Monitoring Azure applications – Part 2

The “Monitoring Azure applications” series:

• Part 1: Enabling instrumentation and monitoring in your Azure app(s)
• Part 2: Setting up the handshake
• Part 3: Discovering your application
• Part 4: When things don’t work

In this blog post I’m going to cover how to get the certificate pieces setup, which allow mutual authentication between Azure applications and your OpsMgr infrastructure.  Since I primarily came from an OpsMgr background, I had very little experience with certificates and I definitely didn’t know what was involved in the Azure side.

The first thing that needs to be sorted out is authentication between your Azure application(s) and your OpsMgr manager infrastructure.  Given that we’re talking about potentially sensitive data, which is being routed over the internet, it’s very important that this whole channel be as secure as possible.  Since we can’t rely on a domain level-trust we have to use an approach not entirely unlike certificate based mutual authentication for agents, but since we’re working Azure, we’re going to be authenticating with the Windows Azure Service Management API instead of with one or more HealthServices.  No need to worry though, all communication with the Service Management API is mutually authenticated over SSL.

Create a certificate to be used

As I mentioned, I’m not really a pro in this area, so I won’t run the risk of misinforming folks on how to get your hands on a certificate.  Within Microsoft, we have a formalized process for requesting certificates from our central certificate authority, so that is what we did.  Later, I found that Walter Myers gives some great instructions in his primer (starting about 1/3 of the way down) on how to create a certificate yourself with IIS, and that cleared up a lot of things for me.  Following are the key (sorry, but I couldn’t resist) best practices we learned:

1. We extended the expiration date of the cert for as long as we could: You will have to renew your certs, but the further apart that can be, the less effort on your part.  The trade-off here is risk, but you can always programmatically push out a new cert and remove the old one if you need to.
2. We keep the private key (.PFX), and its password, secret and safe:  Anyone who gets this certificate can do anything with the Azure applications it gets added to.  Those who are familiar with certificates or the service management API
   are thinking this is obvious, but for me as an OpsMgr administrator, this is a good reminder as I don’t work with certificates much at all and up until I’d never worked with the service management API.
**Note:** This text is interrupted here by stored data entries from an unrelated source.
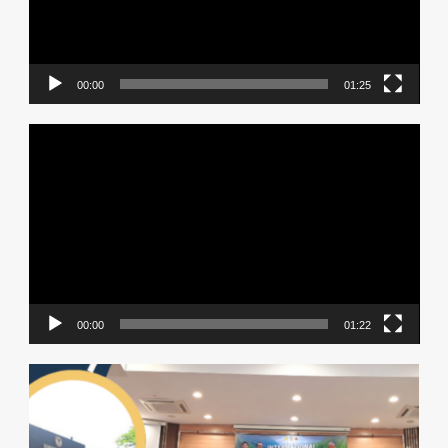
00:00
01:25
Video
Player
00:00
01:22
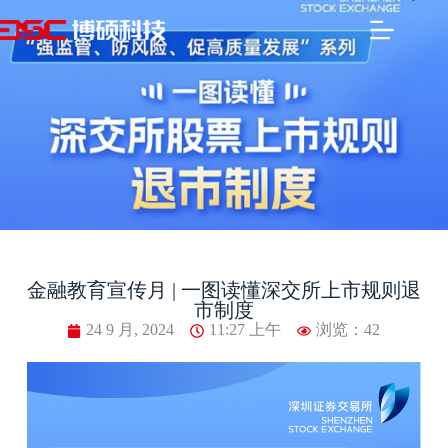
金融教育宣传月 | 一图读懂深交所上市规则退
市制度
24 9 月, 2024
11:27 上午
浏览：42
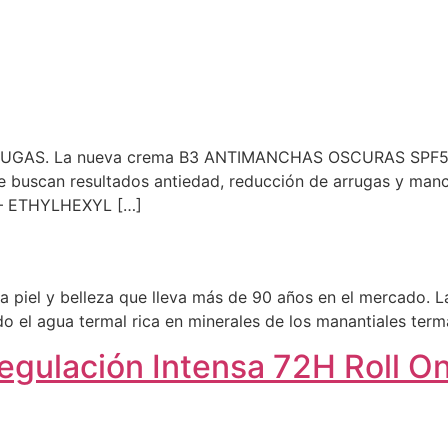
S. La nueva crema B3 ANTIMANCHAS OSCURAS SPF50 co
buscan resultados antiedad, reducción de arrugas y manch
– ETHYLHEXYL […]
 piel y belleza que lleva más de 90 años en el mercado. L
do el agua termal rica en minerales de los manantiales ter
gulación Intensa 72H Roll O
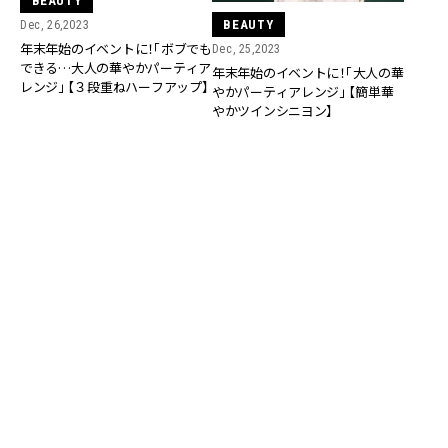
BEAUTY
BEAUTY
Dec, 26,2023
年末年始のイベントに！「ボブでも
Dec, 25,2023
できる…大人の華やかパーティア
年末年始のイベントに！「大人の華
レンジ」 【３段重ねハーフアップ】
やかパーティアレンジ」 【簡単華
やかツインシニヨン】
BEAUTY
BEAUTY
Dec, 24,2023
Dec, 23,2023
年末年始のイベントに！「ボブでも
年末年始のイベントに！「大人の華
できる…大人の華やかパーティア
やかパーティアレンジ」【くるりん
レンジ」【遊びがある！ツインクリ
ぱハーフアップ】
ップヘアアレンジ】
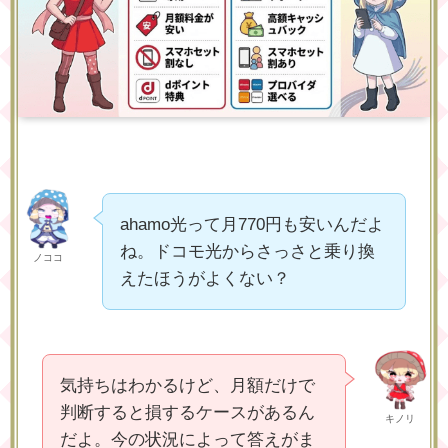
ahamo光って月770円も安いんだよ
ね。ドコモ光からさっさと乗り換
ノココ
えたほうがよくない？
気持ちはわかるけど、月額だけで
判断すると損するケースがあるん
キノリ
だよ。今の状況によって答えがま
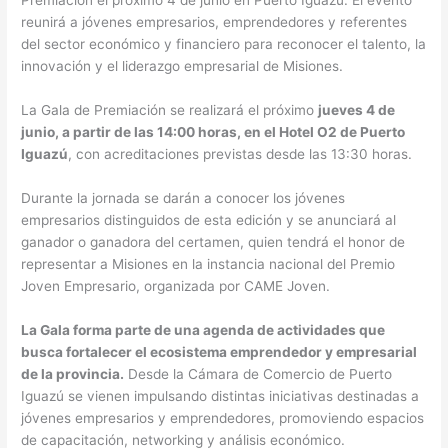
reunirá a jóvenes empresarios, emprendedores y referentes
del sector económico y financiero para reconocer el talento, la
innovación y el liderazgo empresarial de Misiones.
La Gala de Premiación se realizará el próximo
jueves 4 de
junio, a partir de las 14:00 horas, en el Hotel O2 de Puerto
Iguazú
, con acreditaciones previstas desde las 13:30 horas.
Durante la jornada se darán a conocer los jóvenes
empresarios distinguidos de esta edición y se anunciará al
ganador o ganadora del certamen, quien tendrá el honor de
representar a Misiones en la instancia nacional del Premio
Joven Empresario, organizada por CAME Joven.
La Gala forma parte de una agenda de actividades que
busca fortalecer el ecosistema emprendedor y empresarial
de la provincia.
Desde la Cámara de Comercio de Puerto
Iguazú se vienen impulsando distintas iniciativas destinadas a
jóvenes empresarios y emprendedores, promoviendo espacios
de capacitación, networking y análisis económico.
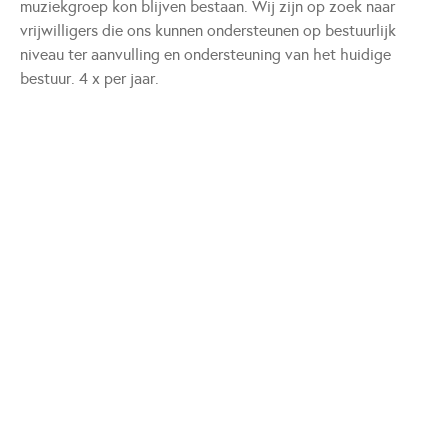
muziekgroep kon blijven bestaan. Wij zijn op zoek naar
vrijwilligers die ons kunnen ondersteunen op bestuurlijk
niveau ter aanvulling en ondersteuning van het huidige
bestuur. 4 x per jaar.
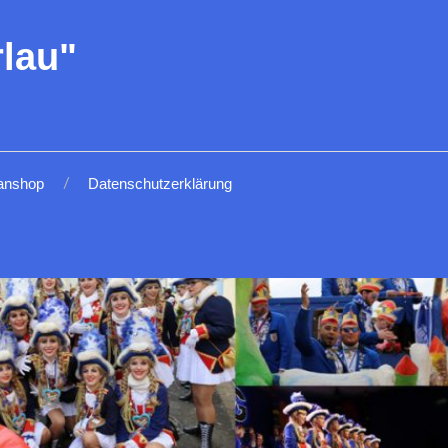
lau"
anshop
Datenschutzerklärung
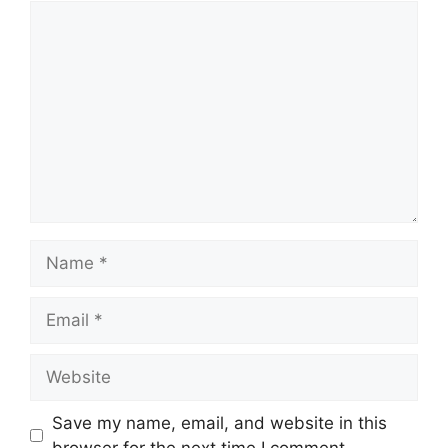
Comment
Name
Email
Website
Save my name, email, and website in this
browser for the next time I comment.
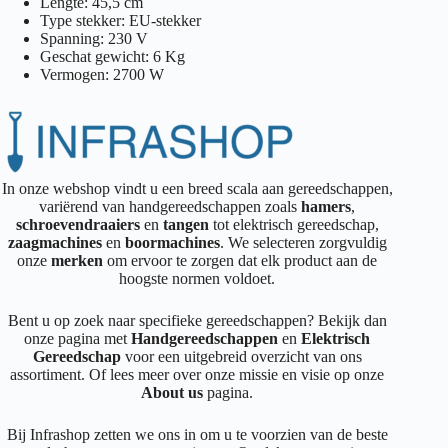
Lengte: 45,5 cm
Type stekker: EU-stekker
Spanning: 230 V
Geschat gewicht: 6 Kg
Vermogen: 2700 W
In onze webshop vindt u een breed scala aan gereedschappen,
variërend van handgereedschappen zoals
hamers
,
schroevendraaiers
en
tangen
tot elektrisch gereedschap,
zaagmachines
en
boormachines
. We selecteren zorgvuldig
onze
merken
om ervoor te zorgen dat elk product aan de
hoogste normen voldoet.
Bent u op zoek naar specifieke gereedschappen? Bekijk dan
onze pagina met
Handgereedschappen
en
Elektrisch
Gereedschap
voor een uitgebreid overzicht van ons
assortiment. Of lees meer over onze missie en visie op onze
About us
pagina.
Bij Infrashop zetten we ons in om u te voorzien van de beste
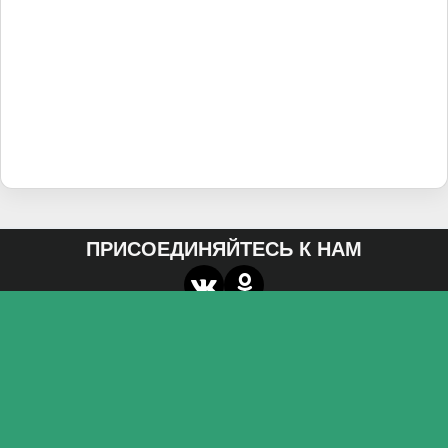
ПРИСОЕДИНЯЙТЕСЬ К НАМ
О нас
Федеральное государственное бюджетное
образовательное учреждение высшего образования
«Волгоградский государственный социально-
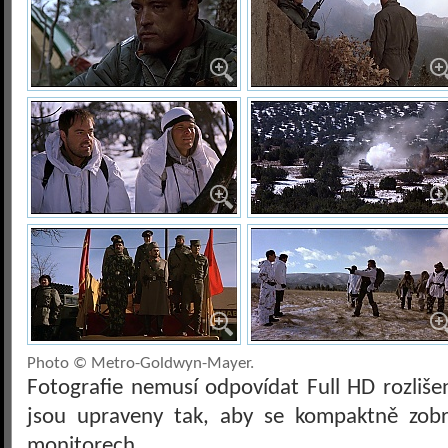
Photo © Metro-Goldwyn-Mayer.
Fotografie nemusí odpovídat Full HD rozliš
jsou upraveny tak, aby se kompaktně zobra
monitorech.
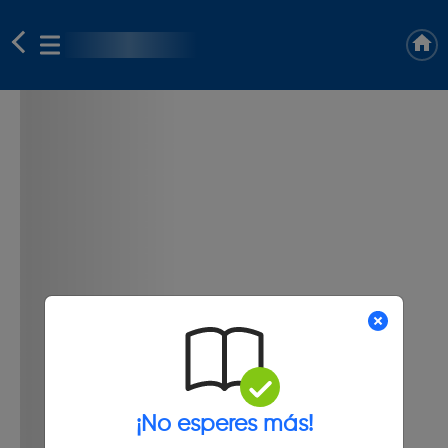
¡No esperes más!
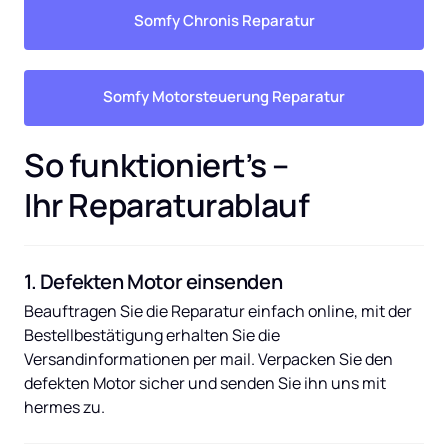
Somfy Chronis Reparatur
Somfy Motorsteuerung Reparatur
So funktioniert’s – 
Ihr Reparaturablauf
1. Defekten Motor einsenden
Beauftragen Sie die Reparatur einfach online, mit der 
Bestellbestätigung erhalten Sie die 
Versandinformationen per mail. Verpacken Sie den 
defekten Motor sicher und senden Sie ihn uns mit 
hermes zu.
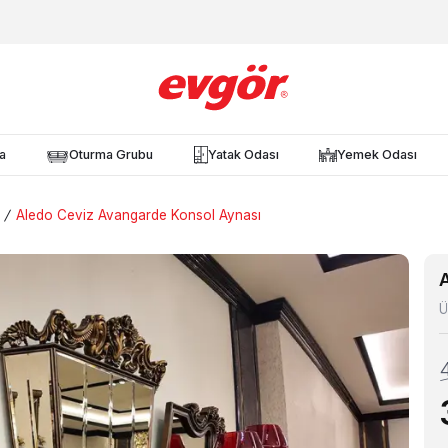
a
Oturma Grubu
Yatak Odası
Yemek Odası
/
Aledo Ceviz Avangarde Konsol Aynası
Ü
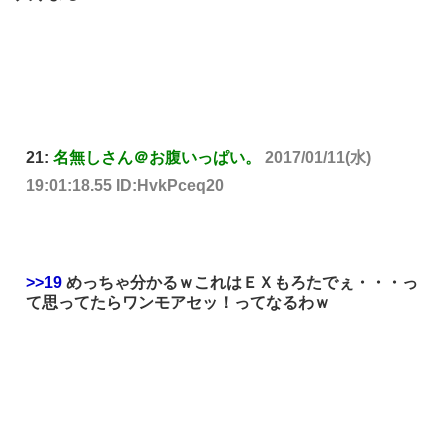
21:
名無しさん＠お腹いっぱい。
2017/01/11(水)
19:01:18.55 ID:HvkPceq20
>>19
めっちゃ分かるｗこれはＥＸもろたでぇ・・・っ
て思ってたらワンモアセッ！ってなるわｗ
Add the public key (.CER) to your Azure subscriptions as a “Management Certificate”

Once we have the certificate we now need to configure the Azure subscriptions, so that they will accept communications signed with this certificate.  We do this by uploading the public key portion of the certificate up to our subscription, as a managed certificate.  Following are the steps involved:

1. Export the public key (.CER file) from the private key (.CER file).  Again, this is covered well in Walter Myers’ primer Open the Azure management portal Click on Hosted Services, Storage Accounts & CDN
2. In the left-hand folder list click on Management Certificates
3. For each subscription you want to monitor, click the Add Certificate and import the certificate for each

Create the Run As Accounts required for certificate based authentication

Lastly, we need to create two RunAs accounts within Operations Manager, which contain the full certificate (binary authentication) and the password to access the full certificate (basic authentication) respectively.  This too, is a relatively new concept, even for folks with an OpsMgr background, but fortunately you only have to set it up once.

1. Open the Operations Manager Console

2. Switch to the Administration section

3. Navigate to Run As Configuration -> Accounts

4. Right-Click on the right-hand pane, where the accounts are shown, and select Create Run As Account… to create the binary authentication run as account, which will hold the certificate file:

   1. On the General Properties section select Binary Authentication from the drop-down list for Run As account type and in the display name, we provided something like “Azure Monitoring – Certificate”
   2. On the Credentials section, click browse and navigate to the .PFX file for the certificate
   3. On the Distribution Security section we opted to go with More Secure and then added the Azure watcher node, to the list of systems that were approved to have the account distributed to it.
   4. We then created the account.

5. Back at the Run As Account screen, we need to create a 2^nd run as account.  Right-Click on the right-hand pane, where the accounts are shown, and select Create Run As Account… to create the basic authentication run as account, which will hold the password that is used to access the private key within the certificate:

   1. On the General Properties section select Basic Authentication from the drop-down list for Run As account type and in the display name, we provided something like “Azure Monitoring – Certificate Password”
   2. On the Credentials section, we gave the account name of “Azure Monitoring – Certificate Password”, and the password we put here is the password of the PFX file.
   3. Again, on the Distribution Security section we opted to go with More Secure and then added the Azure watcher node, to the list of systems that were approved to have the account distributed to it.
   4. We then created the account.

Note: The Run As Accounts and Run As Profiles topic gives an overview of the various types of accounts available, and how they relate to profiles.  The Security Considerations section of the Azure MP guide, gives the specific details relevant to this MP.

So that’s it!  Now we have the pieces in place between our Azure subscriptions and our monitoring infrastructure, to allow discovery and monitoring via the service management API.